Work Opportunity Tax Credit Can Add to the Bottom Line

Community association management companies (and their clients) have a valuable tool available for growing their staffs and reducing their tax bills at the same time — the Work Opportunity Tax Credit (WOTC). And they may not even be aware of it.

“The credit is very overlooked,” says Jamie Dokovna, a shareholder in the Florida law firm Becker & Poliakoff who practices employment law and works in the community association arena.

“I can’t think of any managers or associations that receive it. I suspect it’s largely because they don’t know about it. It’s like free money, and they’re not taking advantage of it.”

Understanding the WOTC Potential

“There’s a big shortage of managers right now,” says Ken Bertolucci, president of NS Management in Skokie, Ill. “Part of it is that the business is booming; another is the lack of young people entering community association management.”

The WOTC could help managers and associations fill those gaps. It’s designed to incentivize employers to hire individuals who have historically faced barriers to employment, including:

  • the formerly incarcerated or those previously convicted of a felony;
  • recipients of Temporary Assistance for Needy Families (TANF);
  • veterans;
  • residents in areas designated as empowerment zones or rural renewal counties;
  • individuals with disabilities who have completed a vocational rehabilitation plan or program;
  • individuals whose families are recipients of supplemental nutrition assistance (otherwise known as food stamps or SNAP) or TANF;
  • recipients of disability benefits; and
  • individuals who have been unemployed for at least 27 weeks.

Tax-exempt employers can claim the WOTC only against payroll taxes and only for wages paid to qualified veterans. While associations generally are nonprofit, though, they usually don’t qualify for tax-exempt status unless they operate for the good of the public at large, not just their members — and they have to file a request with the IRS.

Employers that hire from the so-called “target groups” can claim a tax credit that ranges from $2,400 up to a whopping $9,600 per eligible employee, depending on the targeted group and the qualified wages paid to the new hire. Generally, the credit is 40 percent of qualified wages for individuals who work at least 400 hours in their first year of employment. No cap applies to the number of new employees who can earn an employer credits.

“The financial aspect is very compelling,” Dokovna says. “In conjunction with other potential tax credits, there’s a big savings to hiring people you might not otherwise hire or think would be a good fit. If you give them an opportunity, they can rise to the occasion.

“If there’s a concern, an employer can get a fidelity bond.” The Federal Bonding Program gives employers free access to $5,000 to $25,000 in fidelity bond coverage for certain employees’ first six months on the job.

According to Dokovna, employers across industries are now considering candidates they’ve reflexively rejected in the past.
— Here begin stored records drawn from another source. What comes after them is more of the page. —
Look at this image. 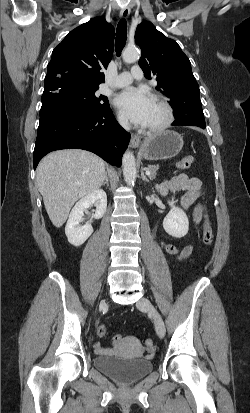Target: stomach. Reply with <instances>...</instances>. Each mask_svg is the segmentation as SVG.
<instances>
[{
	"instance_id": "stomach-1",
	"label": "stomach",
	"mask_w": 250,
	"mask_h": 413,
	"mask_svg": "<svg viewBox=\"0 0 250 413\" xmlns=\"http://www.w3.org/2000/svg\"><path fill=\"white\" fill-rule=\"evenodd\" d=\"M183 147V137L172 130H165L147 137L141 144L140 154L146 160H164L176 156Z\"/></svg>"
}]
</instances>
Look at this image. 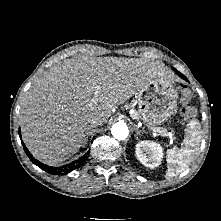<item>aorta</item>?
I'll list each match as a JSON object with an SVG mask.
<instances>
[{"mask_svg":"<svg viewBox=\"0 0 221 221\" xmlns=\"http://www.w3.org/2000/svg\"><path fill=\"white\" fill-rule=\"evenodd\" d=\"M111 133L114 138L118 140H125L128 137L129 130L125 123L118 122L112 126Z\"/></svg>","mask_w":221,"mask_h":221,"instance_id":"762f6f07","label":"aorta"}]
</instances>
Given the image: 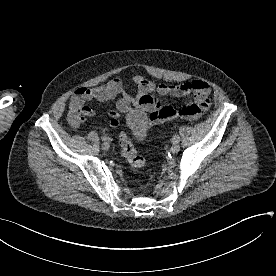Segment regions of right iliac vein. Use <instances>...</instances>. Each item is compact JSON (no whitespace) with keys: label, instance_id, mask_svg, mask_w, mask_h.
Instances as JSON below:
<instances>
[{"label":"right iliac vein","instance_id":"obj_1","mask_svg":"<svg viewBox=\"0 0 276 276\" xmlns=\"http://www.w3.org/2000/svg\"><path fill=\"white\" fill-rule=\"evenodd\" d=\"M109 147H110V144H109L108 141H104V142L102 143V149H103V150L107 151V150L109 149Z\"/></svg>","mask_w":276,"mask_h":276}]
</instances>
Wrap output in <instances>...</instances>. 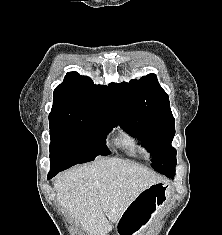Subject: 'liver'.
Masks as SVG:
<instances>
[{
  "label": "liver",
  "mask_w": 222,
  "mask_h": 235,
  "mask_svg": "<svg viewBox=\"0 0 222 235\" xmlns=\"http://www.w3.org/2000/svg\"><path fill=\"white\" fill-rule=\"evenodd\" d=\"M158 182L156 173L120 158H100L57 175V200L88 235H107L140 192Z\"/></svg>",
  "instance_id": "liver-1"
}]
</instances>
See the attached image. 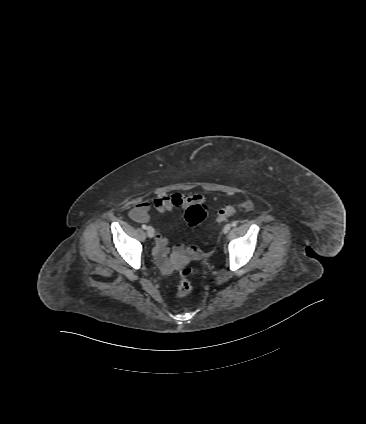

For example, many employers are moving away from requiring college degrees. “They know the jobs they’re looking to fill don’t really require it, and that requirement has kept people out of these better-paying jobs.”

Hiring from disadvantaged groups could provide a competitive advantage, too. “Businesses are trying to differentiate themselves by doing good things,” Dokovna says. “I know companies that use the WOTC as a selling point from a marketing perspective.” Associations with socially conscious boards may be especially drawn to such managers.

Finding Eligible Employees

So how do you know if a candidate falls in a targeted group? Soliciting the necessary information seems like a dicey proposition.

“I wouldn’t recommend asking in interviews if someone receives SNAP benefits, for example,” Dokovna says. “But you can partner with local job centers or state workforce agencies that place qualified candidates from the targeted groups. My advice to employer clients is that this is a resource they should look into.”

American Job Centers can help employers recruit employees, host job fairs, conduct skills assessments, and provide support to workers transitioning to new positions. Some applicants may be pre-certified as part of a targeted group. While helpful, pre-certification isn’t necessary for an employer to hire or claim the WOTC.

Claiming the Credit

The IRS does have some strict requirements for employers claiming the WOTC. If the new employee isn’t pre-certified, you’ll need to obtain certification from the state workforce agency that he or she is a member of a targeted group on or before the first day or work.

Alternatively, you can complete a pre-screening notice (IRS Form 8850, “Pre-Screening Notice and Certification Request for Work Opportunity Credit”) on or before the day employment is offered. Submit the notice to the state workforce agency to request certification within 28 days after the employee begins work. New hires must work at least 120 hours before you can claim the WOTC.